Im italienischen Steuerrecht gab es bis 2019 die Anomalie, dass Vermieter die Mieterlöse zu versteuern hatten, auch wenn der Mieter die Miete, warum auch immer, nicht bezahlt hatte. Der Vermieter musste unabhängig von der effektiven Bezahlung die Mieteinnahmen besteuern, auch wenn der Mieter die Zahlungen ausgesetzt hatte. Von der Besteuerung befreit war der Vermieter erst, wenn das gerichtliche Verfahren zur Räumung des Mietlokals aufgrund der Säumigkeit des Mieters abgeschlossen war. Dies konnte oft ein sehr langer Zeitraum sein, aufgrund der langsamen Gerichtsverfahren.
Neben der Besteuerung der nicht kassierten Miete hatte der Vermieter noch den Nachteil, dass er auch noch die Kosten zu tragen hatte, um gegen den säumigen Mieter vorzugehen – eine doppelte Bestrafung für den Vermieter! Mit dieser Anomalie ist nun ab 2020 Schluss. Eine entsprechende Gesetzesänderung wurde 2019 durch das Wachstumsdekret eingeführt und gilt nun für die Mietverträge, welche ab 2020 abgeschlossen werden.

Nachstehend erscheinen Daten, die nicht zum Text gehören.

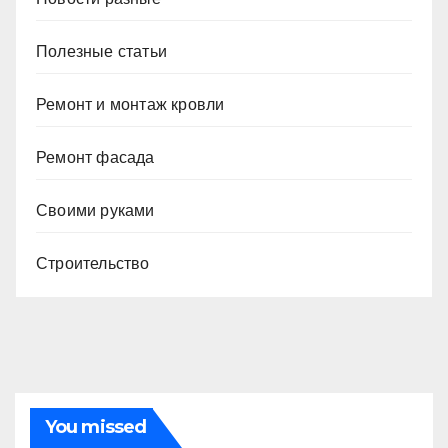
Полезные статьи
Ремонт и монтаж кровли
Ремонт фасада
Своими руками
Строительство
You missed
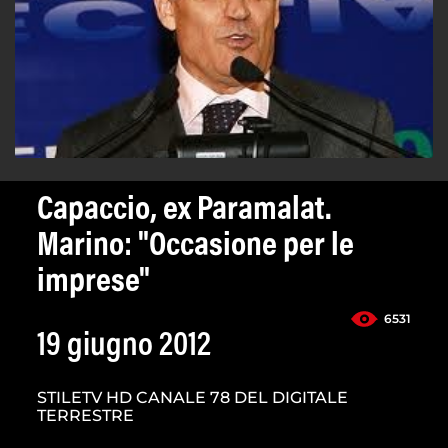
Capaccio, ex Paramalat.
Marino: "Occasione per le
imprese"
6531
19 giugno 2012
STILETV HD CANALE 78 DEL DIGITALE
TERRESTRE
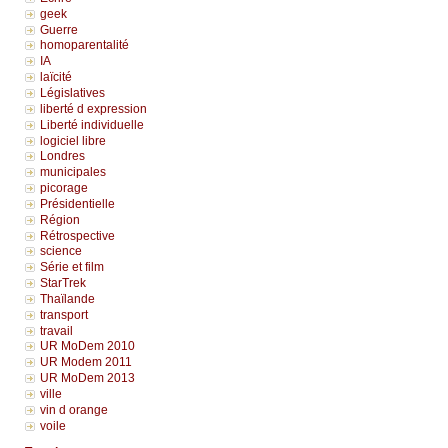
geek
Guerre
homoparentalité
IA
laïcité
Législatives
liberté d expression
Liberté individuelle
logiciel libre
Londres
municipales
picorage
Présidentielle
Région
Rétrospective
science
Série et film
StarTrek
Thaïlande
transport
travail
UR MoDem 2010
UR Modem 2011
UR MoDem 2013
ville
vin d orange
voile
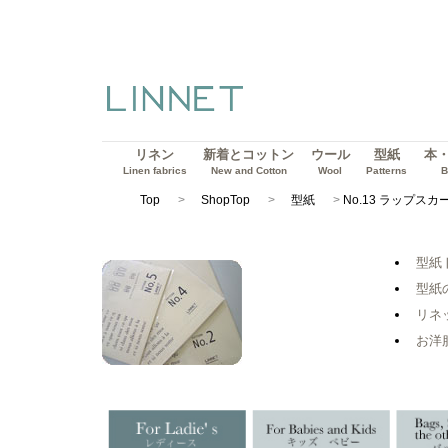
リネン
新着とコットン
ウール
型紙
本
Linen fabrics
New and Cotton
Wool
Patterns
B
Top
ShopTop
型紙
No.13 ラップス
型紙
型紙
リネ
お洋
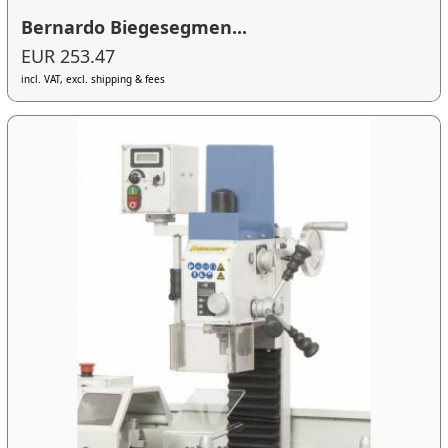
Bernardo Biegesegmen...
EUR 253.47
incl. VAT, excl. shipping & fees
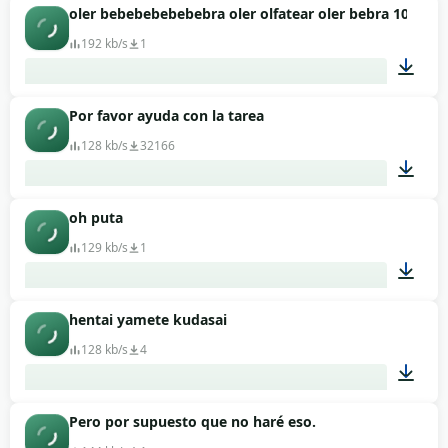
oler bebebebebebebra oler olfatear oler bebra 10 min
00:05
192 kb/s
1
Por favor ayuda con la tarea
10:02
128 kb/s
32166
oh puta
00:15
129 kb/s
1
hentai yamete kudasai
00:02
128 kb/s
4
Pero por supuesto que no haré eso.
00:15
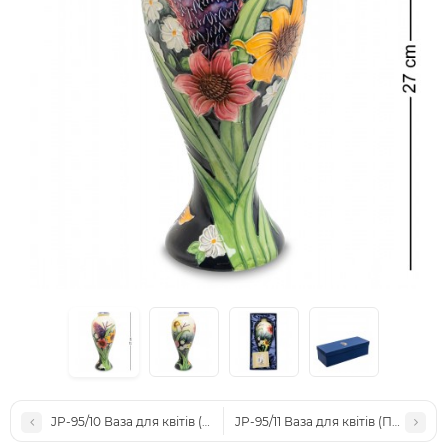
JP-95/10 Ваза для квітів (Павоне)
JP-95/11 Ваза для квітів (Павоне)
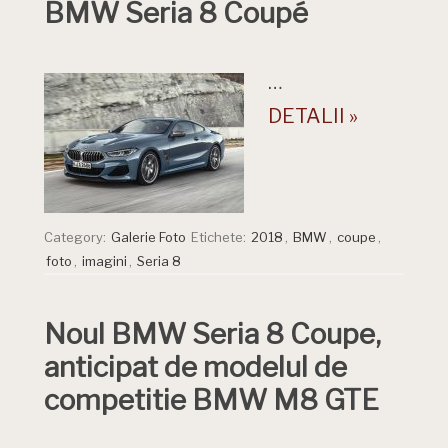
BMW Seria 8 Coupé
…
DETALII »
Category:
Galerie Foto
Etichete:
2018
,
BMW
,
coupe
,
foto
,
imagini
,
Seria 8
Noul BMW Seria 8 Coupe,
anticipat de modelul de
competitie BMW M8 GTE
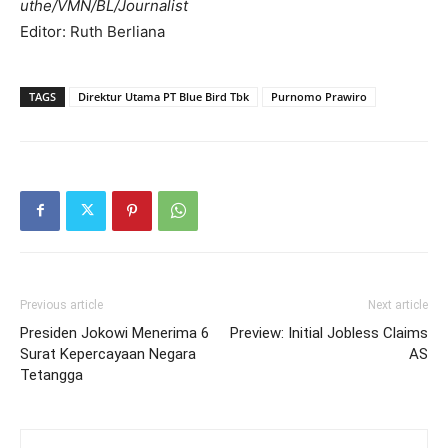
uthe/VMN/BL/Journalist
Editor: Ruth Berliana
TAGS
Direktur Utama PT Blue Bird Tbk
Purnomo Prawiro
Previous article
Next article
Presiden Jokowi Menerima 6
Preview: Initial Jobless Claims
Surat Kepercayaan Negara
AS
Tetangga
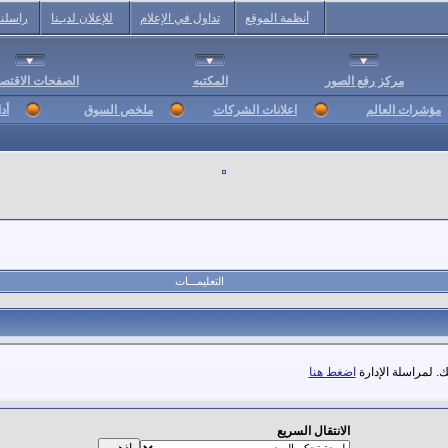
أنظمة الموقع
تداول في الإعلام
للإعلان لديـنا
راسلنا
مركز رفع الصور
المكتبه
الصفحات الاقتصا
مؤشرات العالم
اعلانات الشركات
ملخص السوق
أد
التعليمـــات
. لمراسلة الإدارة
اضغط هنا
الانتقال السريع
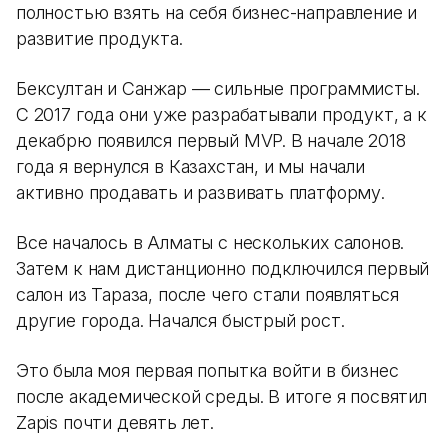
полностью взять на себя бизнес-направление и
развитие продукта.
Бексултан и Санжар — сильные программисты.
С 2017 года они уже разрабатывали продукт, а к
декабрю появился первый MVP. В начале 2018
года я вернулся в Казахстан, и мы начали
активно продавать и развивать платформу.
Все началось в Алматы с нескольких салонов.
Затем к нам дистанционно подключился первый
салон из Тараза, после чего стали появляться
другие города. Начался быстрый рост.
Это была моя первая попытка войти в бизнес
после академической среды. В итоге я посвятил
Zapis почти девять лет.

Die Besteuerung des Vermieters wird nun wesentlich früher gestoppt, und zwar sobald das fehlende Inkasso der Mieten durch eine Räumungsklage aufgrund von Säumigkeit oder aufgrund eines ausgestellten Zahlungsbefehls nachgewiesen wird. Es ist davon auszugehen, dass die Besteuerung konkret ab dem Moment der Zustellung der Räumungsklage oder des Zahlungsbefehls an den säumigen Mieter aufgehoben ist. Somit gewinnen die Vermieter nun zwischen 3 und 9 Monate wertvolle Zeit, in der sie die Besteuerung einstellen können. Die neue Regelung gilt nur für Mietverträge von Immobilien, die für Wohnzwecke gelten.
Die nicht erhaltenen Mieteinnahmen zwischen der letzten regulären Zahlung und der Zustellung der Räumungsklage oder des Zahlungsbefehls muss der Vermieter weiterhin besteuern. Nach gerichtlicher Feststellung der Säumigkeit und Abschluss des Räumungsverfahrens steht dem Vermieter allerdings ein Steuerguthaben in Höhe der Steuern der vormals nicht kassierten aber besteuerten Mieteinnahmen zu. Im Normalfall erfolgt dies spätestens in der darauffolgenden Steuererklärung nach Erklärung und Besteuerung der nicht kassierten Mieteinnahmen. Ein riesiger Fortschritt im Vergleich zur „alten“ Regelung!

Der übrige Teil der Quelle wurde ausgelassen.